Task directions
All lines from the line containing "After the activation" up to and including the last line of the entries must be written out exactly, with no others.

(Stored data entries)
○ ○ ○

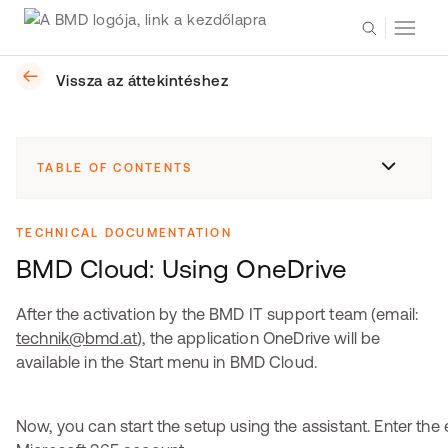
Vissza az áttekintéshez
TABLE OF CONTENTS
TECHNICAL DOCUMENTATION
BMD Cloud: Using OneDrive
After the activation by the BMD IT support team (email:
technik@bmd.at
), the application OneDrive will be
available in the Start menu in BMD Cloud.
Now, you can start the setup using the assistant. Enter the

○ ○ ○

Exercise response
After the activation by the BMD IT support team (email:
technik@bmd.at
), the application OneDrive will be
available in the Start menu in BMD Cloud.
Now, you can start the setup using the assistant. Enter the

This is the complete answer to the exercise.